“Las paredes mejor amuebladas para la escucha”
Dicen que no hay dos sin tres, pero también que a la tercera va la vencida. Y algo de ambas suposiciones sucedió en el concierto de la Orquesta Nacional de Lituania ofrecido por el Festival Internacional de Santander el pasado sábado en la Sala Argenta.

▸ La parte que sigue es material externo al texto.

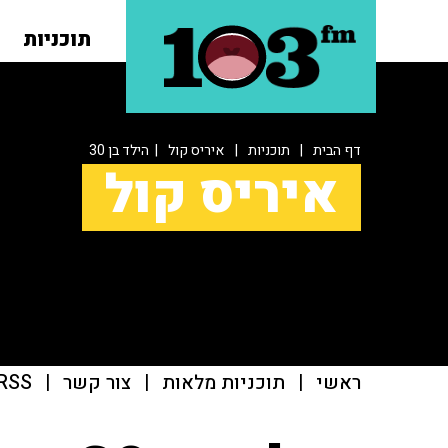
תוכניות
דף הבית
|
תוכניות
|
איריס קול
| הילד בן 30
איריס קול
ראשי
|
תוכניות מלאות
|
צור קשר
|
RSS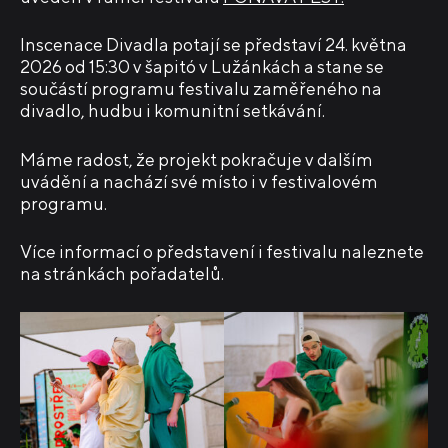
Inscenace Divadla potají se představí 24. května
2026 od 15:30 v šapitó v Lužánkách a stane se
součástí programu festivalu zaměřeného na
divadlo, hudbu i komunitní setkávání.
Máme radost, že projekt pokračuje v dalším
uvádění a nachází své místo i v festivalovém
programu.
Více informací o představení i festivalu naleznete
na stránkách pořadatelů.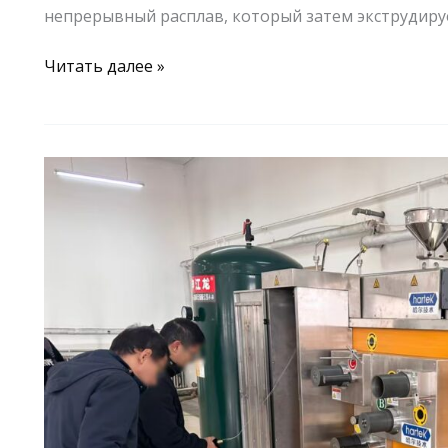
непрерывный расплав, который затем экструдиру
Читать далее »
Небольшая
прядильная
машина
для
расплава
отправлена
в
Пекин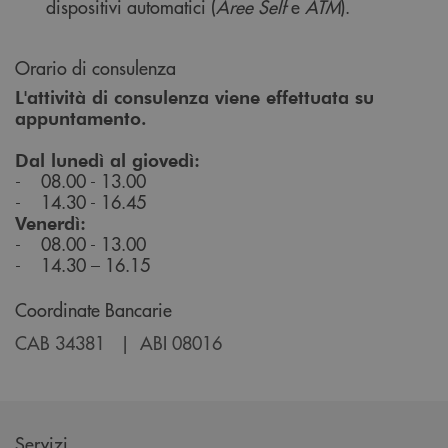
dispositivi automatici (
Aree Self
e
ATM
).
Orario di consulenza
L'attività di consulenza viene effettuata su
appuntamento.
Dal lunedì al giovedì:
- 08.00 - 13.00
- 14.30 - 16.45
Venerdì:
- 08.00 - 13.00
- 14.30 – 16.15
Coordinate Bancarie
CAB 34381 | ABI 08016
Servizi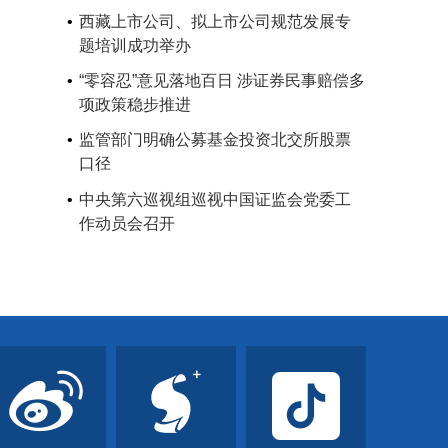
西藏上市公司、拟上市公司规范发展专
题培训成功举办
“零容忍”意见落地百日 涉证券民事赔偿多
项政策稳步推进
监管部门明确公募基金投资北交所股票
口径
中央第六巡视组巡视中国证监会党委工
作动员会召开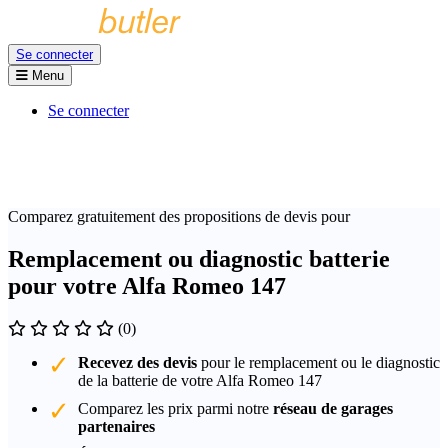
Se connecter
Menu
Se connecter
Comparez gratuitement des propositions de devis pour
Remplacement ou diagnostic batterie
pour votre Alfa Romeo 147
(0)
Recevez des devis
pour le remplacement ou le diagnostic
de la batterie de votre Alfa Romeo 147
Comparez les prix parmi notre
réseau de garages
partenaires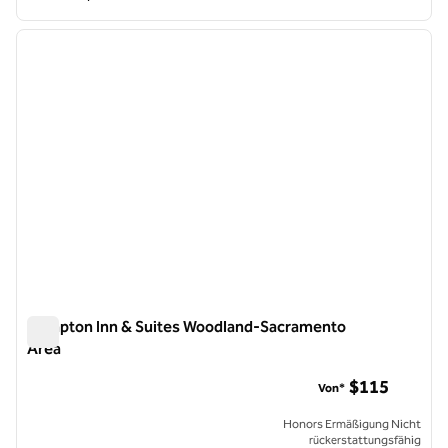
1
/
12
Vorheriges Bild
nächste
1 von 12
Hampton Inn & Suites Woodland-Sacramento
Area
Hampton Inn & Suites Woodland-Sacramento Area
$115
Von*
Honors Ermäßigung Nicht
rückerstattungsfähig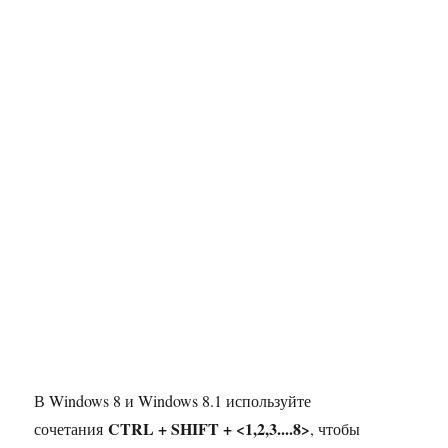
В Windows 8 и Windows 8.1 используйте
CTRL + SHIFT + <1,2,3....8>
сочетания
, чтобы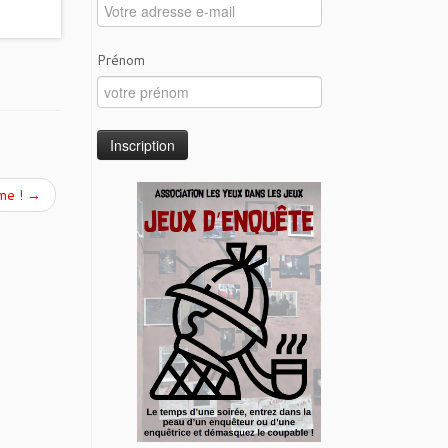
Prénom
me !
→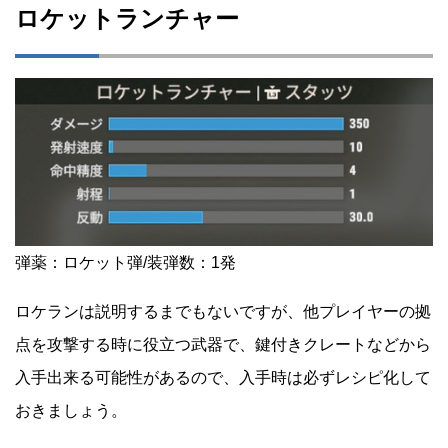
ロケットランチャー
弾薬：ロケット弾/装弾数：1発
ロケランは説明するまでもないですが、他プレイヤーの拠
点を攻撃する時に役立つ武器で、鍵付きクレートなどから
入手出来る可能性があるので、入手時は必ずレシピ化して
おきましょう。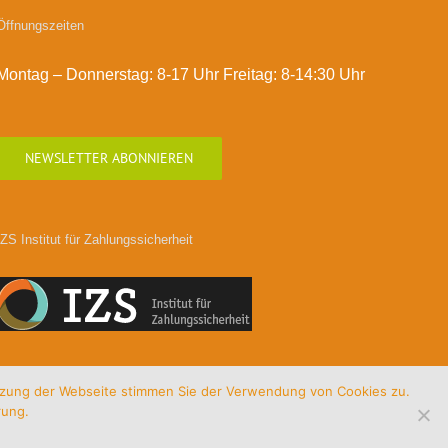
Öffnungszeiten
Montag – Donnerstag: 8-17 Uhr Freitag: 8-14:30 Uhr
NEWSLETTER ABONNIEREN
IZS Institut für Zahlungssicherheit
utzung der Webseite stimmen Sie der Verwendung von Cookies zu.
rung.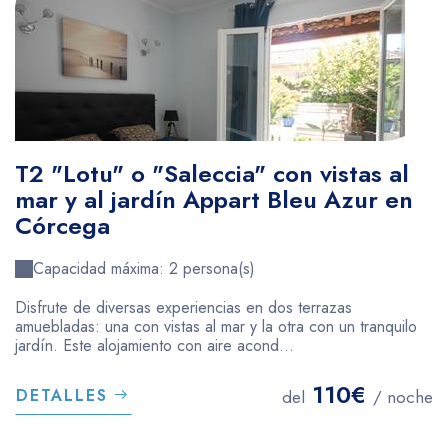
T2 "Lotu" o "Saleccia" con vistas al
mar y al jardín Appart Bleu Azur en
Córcega
Capacidad máxima: 2 persona(s)
Disfrute de diversas experiencias en dos terrazas
amuebladas: una con vistas al mar y la otra con un tranquilo
jardín. Este alojamiento con aire acond...
110€
DETALLES
del
/ noche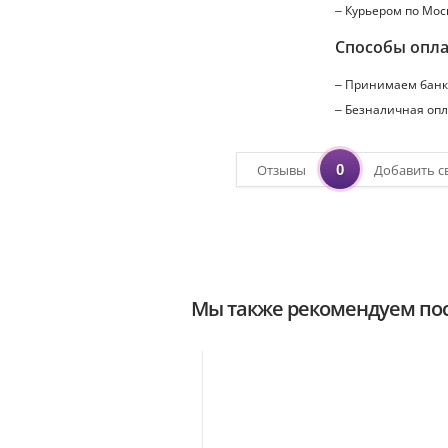
– Курьером по Мос
Способы опл
– Принимаем банко
– Безналичная опл
0
Отзывы
Добавить с
Мы также рекомендуем пос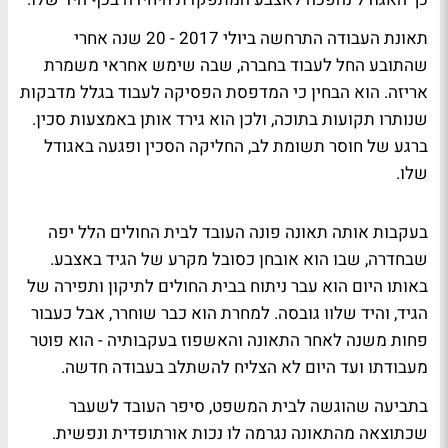
תאונת העבודה התרחשה ביולי 2017 - 20 שנה אחרי
שהתובע החל לעבוד בחברה, שבה שימש אחראי משמרת
אריזה. הוא הבחין כי המדפסת הפסיקה לעבוד בגלל מדבקות
שנותרו תקועות בתוכה, ולכן הוא גירד אותן באמצעות סכין.
ברגע של חוסר תשומת לב, החליקה הסכין ופגעה באגודל
שלו.
בעקבות אותה תאונה פונה העובד לבית החולים הלל יפה
שבחדרה, שבו הוא אובחן כסובל מקרע של הגיד באצבע.
באותו היום הוא עבר ניתוח בבית החולים לתיקון ותפירה של
הגיד, והיד שלוו גובסה. למחרת הוא כבר שוחרר, אבל כעבור
פחות משנה לאחר התאונה והאשפוז בעקבותיה - הוא פוטר
מעבודתו ועד היום לא הצליח להשתלב בעבודה חדשה.
בתביעה שהוגשה לבית המשפט, סיפר העובד לשעבר
שכתוצאה מהתאונה נגרמה לו נכות אורתופדית ונפשית.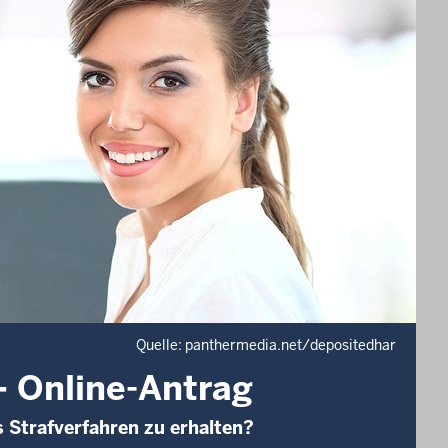
Quelle: panthermedia.net/depositedhar
– Online-Antrag
s Strafverfahren zu erhalten?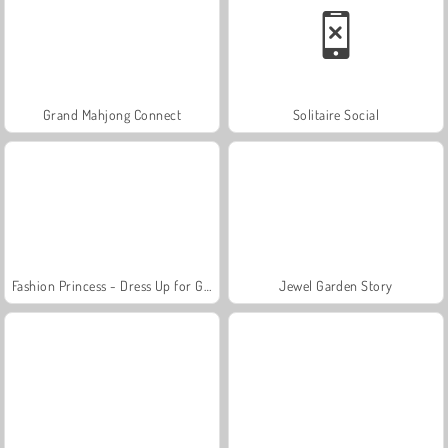
Grand Mahjong Connect
Solitaire Social
Fashion Princess - Dress Up for Girls
Jewel Garden Story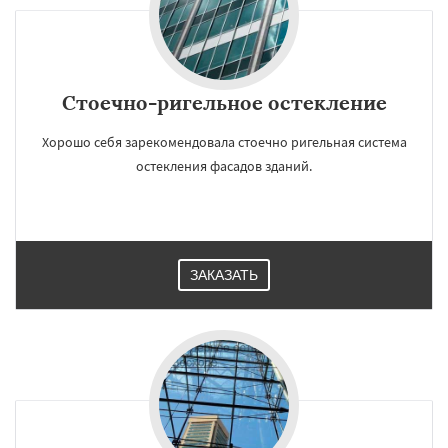
Стоечно-ригельное остекление
Хорошо себя зарекомендовала стоечно ригельная система
остекления фасадов зданий.
ЗАКАЗАТЬ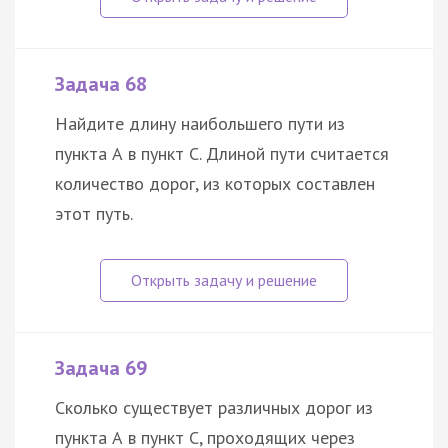
Задача 68
Найдите длину наибольшего пути из
пункта А в пункт С. Длиной пути считается
количество дорог, из которых составлен
этот путь.
Задача 69
Сколько существует различных дорог из
пункта А в пункт С, проходящих через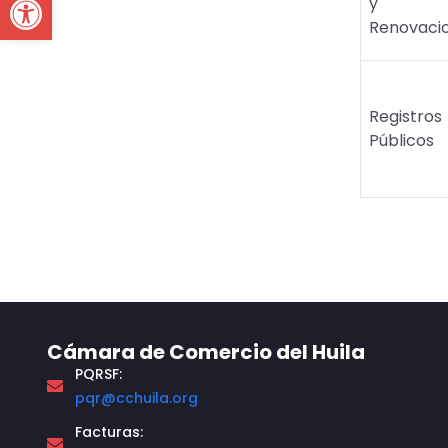
y
Renovaci
Registros
Públicos
Cámara de Comercio del Huila
PQRSF:
pqr@cchuila.org
Facturas: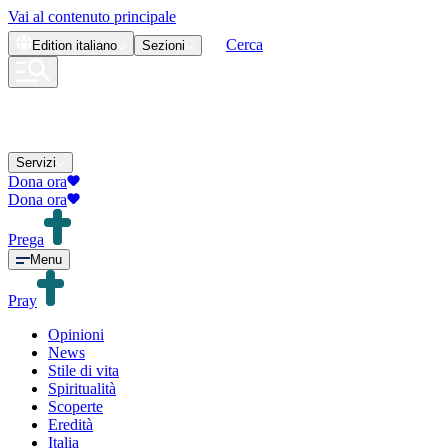
Vai al contenuto principale
Cerca
Edition
italiano
Sezioni
Servizi
Dona ora
Dona ora
Prega
Menu
Pray
Opinioni
News
Stile di vita
Spiritualità
Scoperte
Eredità
Italia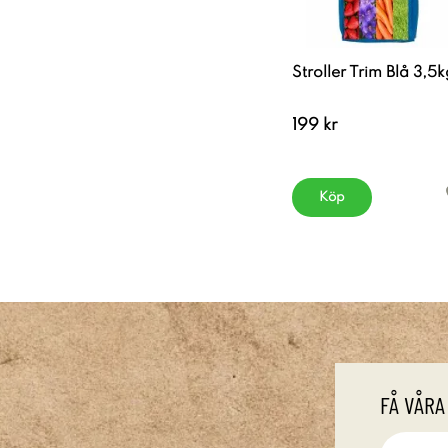
Stroller Trim Blå 3,5k
199 kr
Köp
FÅ VÅRA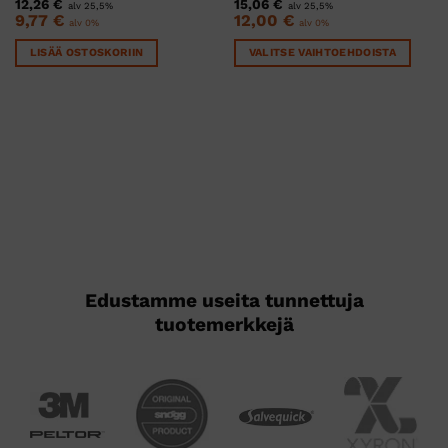
12,26
€
15,06
€
alv 25,5%
alv 25,5%
9,77
€
12,00
€
alv 0%
alv 0%
LISÄÄ OSTOSKORIIN
VALITSE VAIHTOEHDOISTA
Tällä
tuotteella
on
useampi
muunnelma.
Voit
tehdä
valinnat
tuotteen
sivulla.
Edustamme useita tunnettuja
tuotemerkkejä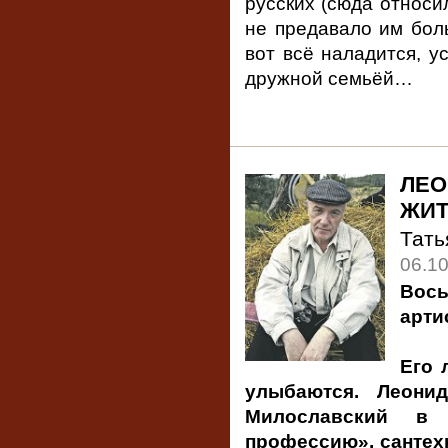
русских (сюда относил
не предавало им боль
вот всё наладится, у
дружной семьёй…
ЛЕО
ЖИТ
Тат
06.1
Вос
арти
Его 
улыбаются. Леони
Милославский в
профессию», сантех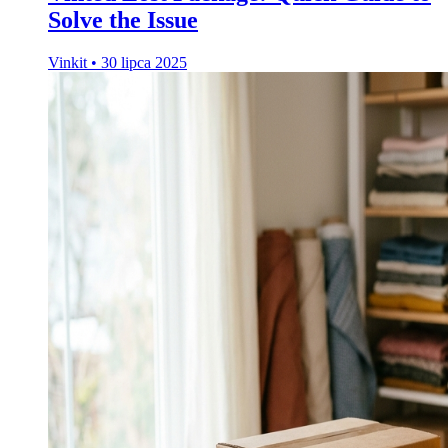
Solve the Issue
Vinkit
•
30 lipca 2025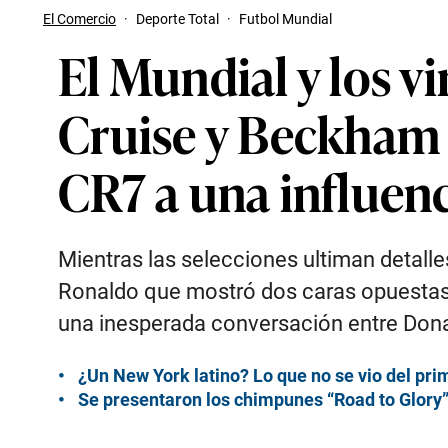
El Comercio
·
Deporte Total
·
Futbol Mundial
El Mundial y los v
Cruise y Beckham e
CR7 a una influenc
Mientras las selecciones ultiman detalle
Ronaldo que mostró dos caras opuestas 
una inesperada conversación entre Dona
¿Un New York latino? Lo que no se vio del prim
Se presentaron los chimpunes “Road to Glory”: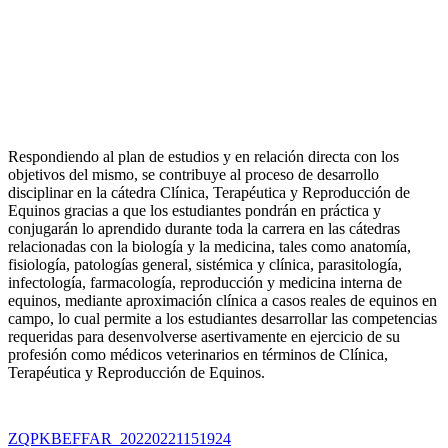
Respondiendo al plan de estudios y en relación directa con los
objetivos del mismo, se contribuye al proceso de desarrollo
disciplinar en la cátedra Clínica, Terapéutica y Reproducción de
Equinos gracias a que los estudiantes pondrán en práctica y
conjugarán lo aprendido durante toda la carrera en las cátedras
relacionadas con la biología y la medicina, tales como anatomía,
fisiología, patologías general, sistémica y clínica, parasitología,
infectología, farmacología, reproducción y medicina interna de
equinos, mediante aproximación clínica a casos reales de equinos en
campo, lo cual permite a los estudiantes desarrollar las competencias
requeridas para desenvolverse asertivamente en ejercicio de su
profesión como médicos veterinarios en términos de Clínica,
Terapéutica y Reproducción de Equinos.
ZQPKBEFFAR_20220221151924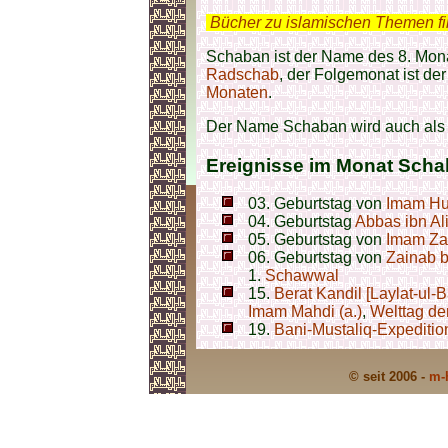
.
Bücher zu islamischen Themen f
Schaban ist der Name des 8. Mon
Radschab
, der Folgemonat ist de
Monaten
.
Der Name Schaban wird auch als
Ereignisse im Monat Sch
03. Geburtstag von
Imam Hus
04. Geburtstag
Abbas ibn Al
05. Geburtstag von
Imam Zai
06. Geburtstag von
Zainab bi
1.
Schawwal
15.
Berat Kandil [Laylat-ul-
Imam Mahdi (a.)
,
Welttag de
19.
Bani-Mustaliq-Expeditio
© seit 2006 -
m-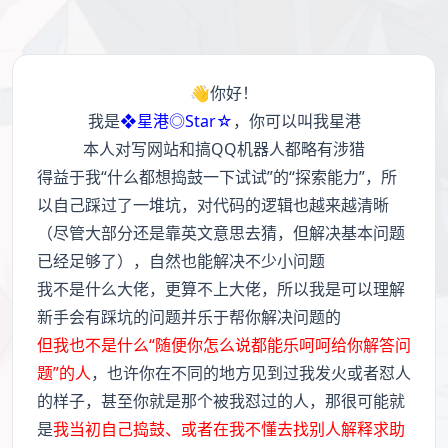
👋你好！
我是
❖星港◎Star☆
，你可以叫我星港
本人对写网站和搞QQ机器人都略有涉猎
得益于我“什么都想捣鼓一下试试”的“探索能力”，所
以自己踩过了一堆坑，对代码的逻辑也越来越清晰
（尽管大部分还是靠英文意思去猜，但解决基本问题
已经足够了），自然也能解决不少小问题
我不是什么大佬，更算不上大佬，所以我是可以理解
新手会有踩坑的问题并乐于帮你解决问题的
但我也不是什么“随便你怎么说都能乐呵呵给你解答问
题”的人
，也许你在不同的地方见到过我发火或者怼人
的样子，甚至你就是那个被我怼过的人，那很可能就
是
我当初自己捣鼓、或者在我不懂去找别人解释求助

Tras el extraño sabor de boca –o de oídos- dejado en sus anteriores comparecencias, la formación letona logró momentos muy interesantes en su visión de la Sinfonía Nº 5 de Shostakovich. No en su primer movimiento, en el que volvimos a encontrarnos con momentos de extrema confusión de la masa sonora, pero sí en el desarrollo posterior de la misma. Tal vez la sensación más repetida para con la Nacional de Lituania es el de encontrarnos con planos sonoros que no terminaban de compatibilizar los unos con los otros, llevando caminos bien diferentes –insisto, en el primero movimiento de esta obra sobremanera- entre cuerda, maderas y metal. Pero con la evolución de la obra también se asentó la orquesta para terminar recibiendo un merecido aplauso que creció aun más con los bises elegidos. Terje Mikkelsen manejó a los suyos con atención y, en las postrimerías del concierto, con ameno y divertido gesto. Encontraron finalmente el sonido y funcionaron como debieran haber hecho todos estos días.
Pero tal vez el mayor reclamo de aquella velada –¡y miren que siempre es un reclamo importante escuchar a Shostakovich!- estaba en el reencuentro del público de Cantabria con el genial violoncellista Misha Maisky. No defraudó en absoluto las expectativas levantadas por uno de los instrumentistas más brillantes y espectaculares de los últimos tiempos. Realizó el concierto de Dvorák con entrega absoluta y un sonido extremadamente impactante. De su instrumento brota una voz clara que recita los pasajes de la obra con un amplio abanico de emociones. Desde el torrencial virtuosismo exigido en muchos momentos hasta el lamento –casi el llanto- de las cuerdas frotadas en otros tantos. Y como complemento una forma de interpretar igualmente cargada de eléctricos movimientos que arrastraron y arroparon a quienes escuchamos. Como propina una pieza de Bach que, lejos de los fuegos artificiales otras veces buscados para las obras fuera de programa, nos transportó a una intimista estancia en la que el matiz y la delicadeza decoraban las paredes mejor amuebladas para la escucha.
Maisky ha logrado, a fuerza de trabajo, conciertos y ediciones discográfica, trascender el ámbito de su instrumento para convertir su música en él mismo: nadie puede tocar el cello como él lo hace. Y no me refiero a calidad o técnica, sino simplemente a un lenguaje propio.